Mindestens 25 Tote bei Anschlag auf Schule in Kabul
Kabul (epd). Bei einem Selbstmordattentat auf eine Schule in der afghanischen Hauptstadt Kabul sind am Mittwoch mindestens 25 Menschen ums Leben gekommen. Die Mehrzahl der Opfer waren Schüler und Schülerinnen, die sich auf Aufnahmeprüfungen für Universitäten vorbereiteten, wie afghanische Medien berichteten. Mindestens 35 Menschen wurden verletzt.
Die Privatschule liegt in einem schiitischen Wohngebiet im Westen der Stadt. In den Klassenräumen werden Mädchen und Jungen gemeinsam unterrichtet, was ungewöhnlich für Afghanistan ist, wo in Schulen meist eine strenge Geschlechtertrennung herrscht. Mehr als 100 Schüler sollen zum Zeitpunkt der Explosion in der Schule gewesen sein. Die meisten von ihnen sind um die 18 Jahre alt.

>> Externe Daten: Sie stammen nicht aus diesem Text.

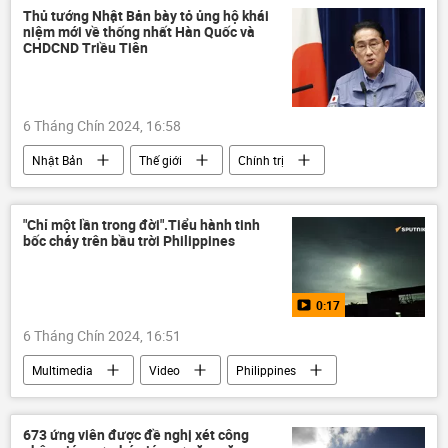
Video từ Ukraina
DNR
LNR
Thủ tướng Nhật Bản bày tỏ ủng hộ khái
niệm mới về thống nhất Hàn Quốc và
Donbass
Thế giới
Nga
CHDCND Triều Tiên
6 Tháng Chín 2024, 16:58
Nhật Bản
Thế giới
Chính trị
Hàn Quốc
Bắc Triều Tiên
Fumio Kishida
"Chỉ một lần trong đời".Tiểu hành tinh
bốc cháy trên bầu trời Philippines
0:17
6 Tháng Chín 2024, 16:51
Multimedia
Video
Philippines
tiểu hành tinh
Thế giới
673 ứng viên được đề nghị xét công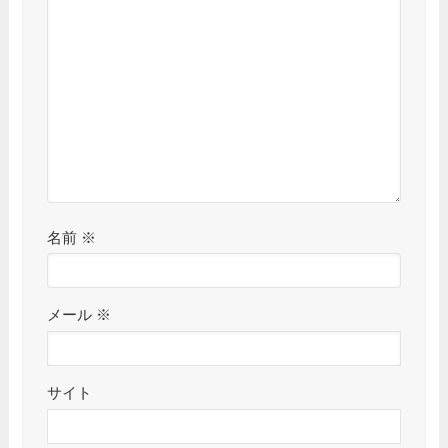
名前
※
メール
※
サイト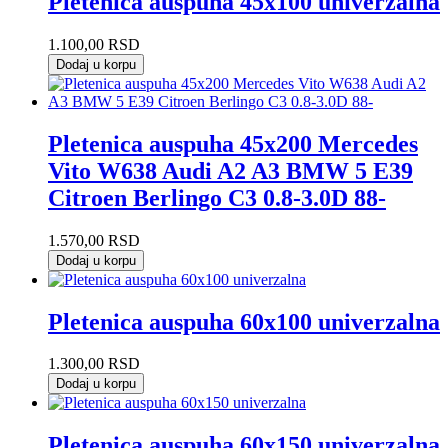
Pletenica auspuha 45x100 univerzalna
1.100,00
RSD
Dodaj u korpu
Pletenica auspuha 45x200 Mercedes
Vito W638 Audi A2 A3 BMW 5 E39
Citroen Berlingo C3 0.8-3.0D 88-
1.570,00
RSD
Dodaj u korpu
Pletenica auspuha 60x100 univerzalna
1.300,00
RSD
Dodaj u korpu
Pletenica auspuha 60x150 univerzalna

Die aufständischen Taliban bestritten jede Beteiligung an dem Anschlag. Anwohner des Wohnviertels machten die Terrorgruppe "Islamischer Staat" (IS) für das Attentat verantwortlich. Bereits in der Vergangenheit hatte der IS, der sich in Afghanistan "Daesh" nennt, blutige Anschläge auf schiitische Moscheen und Zentren verübt.
Am Freitag hatten die aufständischen Taliban die Provinzstadt Ghasni, 150 Kilometer von Kabul entfernt, angegriffen. Bei den fünf Tage währenden Kämpfen zwischen Regierungstruppen und Islamisten starben mindestens 300 Menschen - darunter auch über 100 Zivilisten.